Day 17/40 Days of K8s: Kubernetes Autoscaling: HPA vs VPA ☸️
❗Understanding Scaling in Kubernetes
Scaling in Kubernetes means to adjusting the number of servers, workloads, or resources to meet demand. It's different from maintaining a fixed number of replicas, which is handled by the ReplicaSet controller(High Availability).
❓The Need for Autoscaling
Autoscaling becomes important during high-demand situations, such as sales events (e.g: Flipkart's Big Billion Days). Without it, applications may face resource constraints, leading to CPU throttling, high latency, and low throughput.
🌟 Types of Autoscaling in Kubernetes
1️⃣ Horizontal Pod Autoscaler (HPA):
Scales out/in by adjusting the number of identical pods.
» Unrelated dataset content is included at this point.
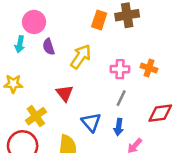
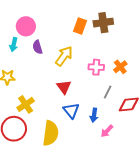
orange cross: (149, 68) -> (120, 67), turned 32
red triangle: (65, 93) -> (64, 87), moved
gray line: (121, 98) -> (108, 92), moved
Suitable for customer-facing, mission-critical applications
No pod restart required.
2️⃣ Vertical Pod Autoscaler (VPA):
Resizes existing pods by adjusting their resource allocation
Better for non-mission-critical, stateless applications
It requires pod restart may lead to temporary downtime.
3️⃣ Cluster Autoscaler:
Manages node-level scaling in cloud-based clusters (e.g: AWS EKS)
Adds or removes nodes based on pod resource requirements and pending pods status.
🌟 Prerequisites for HPA
- Make sure the metrics server is deployed in the cluster. HPA is enabled by default in a Kubernetes cluster, it is usually included with the Kubernetes control plane components.
🤔 How HPA Works
How does HPA knew about the resources usage of pods? Where does it gathers metrics data from?
The Metrics Server is deployed in the
kube-system
namespace but it runs as a deployment across the cluster, which means it can run on any worker node.Function: The Metrics Server collects resource usage metrics (CPU and memory) from the kubelets running on each node and exposes these metrics via the Kubernetes API-server.
HPA will query the api-server for the metrics data by default for every 15 sec, and works in conjunction with control manager to make sure the desired state is always maintained.
HPA: Decides when scaling is needed based on metrics and scaling policy set.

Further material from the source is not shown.